Desde el plano propiamente político, tanto la perspectiva europea como la latinoamericana, muestra que uno de los rasgos centrales sobre las que descansa la dominación de la mujer es la separación y confrontación entre lo público y lo privado. Esta tensión entre estas dos dimensiones u espacios, es una de las que más se discute conceptualmente en la filosofía política contemporánea. En América Latina la realidad familiar –privada- gira en torno a la mujer, pero el modelo –público- de poder y autoridad sigue siendo masculino. Esta forma de desigualdad desgraciadamente todavía no es parte importante del discurso público pero sobre todo del político y tal vez el hecho de que no sean consideradas como problemas de democracia, las haga más urgente en vistas a un futuro democrático para nuestra sociedad peruana y latinoamericana.

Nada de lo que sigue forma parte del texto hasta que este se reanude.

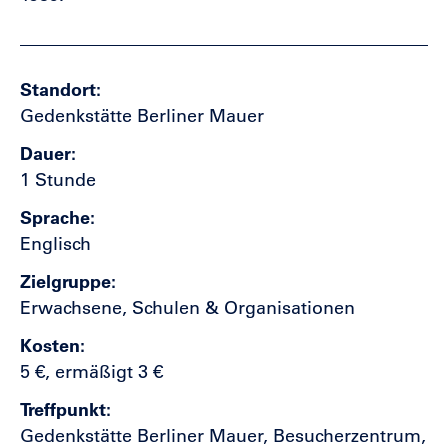
Standort
Gedenkstätte Berliner Mauer
Dauer
1 Stunde
Sprache
Englisch
Zielgruppe
Erwachsene, Schulen & Organisationen
Kosten
5 €, ermäßigt 3 €
Treffpunkt
Gedenkstätte Berliner Mauer, Besucherzentrum,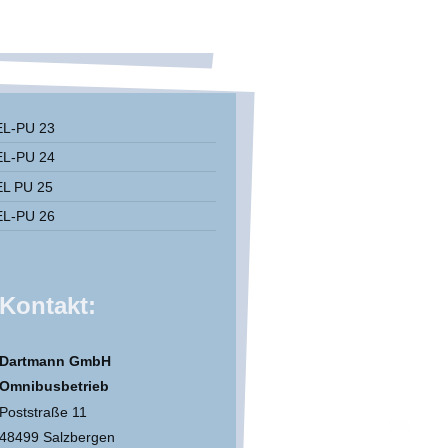
EL-PU 23
EL-PU 24
EL PU 25
EL-PU 26
Kontakt:
Dartmann GmbH
Omnibusbetrieb
Poststraße 11
48499 Salzbergen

Enfrentar esta desigualdad en términos exclusivos de competencia en el mercado, de la ley de la oferta y demanda, implica dar por sentada una igualdad de oportunidades que no existió, no existe y no existirá. Hacer frente a las desigualdades  extremas es una tarea del Estado, porque no puede ser afrontada exclusivamente desde una lógica de mercado que no incluye a la mitad de la población, pero también de la misma sociedad civil y en donde las universidades deberían tener un papel central en el estudio de este fenómeno.

Muchos centros de estudios superiores se han abierto a esta problemática y han creado programas y cursos especiales de género (diplomados) el caso más notable es el de la Pontificia Universidad Católica del Perú (PUCP). Sin embargo, hay casos en lo que cuando la universidad cierra los ojos a estas realidades son los alumnos y alumnas, y no podía ser de otra manera, quienes toman la iniciativa de acercarse a la temática de género porque están convencidos que la universidad no es una isla como diría el maestro Luis Alberto Sánchez. Por ese motivo, cuando los chicos(as) del Círculo de Estudios Políticos Politeme  de la Escuela de Ciencia Política de la Universidad Nacional Federico Villarreal me comunicaron la constitución del Taller de Género y Política me ví totalmente identificado con su esfuerzo de vincular el ejercicio académico con la problemática realidad social peruana y espero latinoamericana, tal como fue la perspectiva que tuvo Magda Portal.
 
Esperemos y confiemos que las inequidades y carencias de hoy permitan extraer algunas condiciones normativas para la justicia del futuro. Solo resolviéndolas se puede concebir para el siglo XXI un continente y un país de ciudadanos y de ciudadanas, en las que, como diría  Pepi Patrón, el diálogo entre iguales y no la confrontación, la participación y no la imposición, sean las condiciones de una vida democrática que incluya la pluralidad y la diferencia.

 

 
 

 

 
 

*Integrante del Taller de Estudios Sociales y Políticos "Antenor Orrego".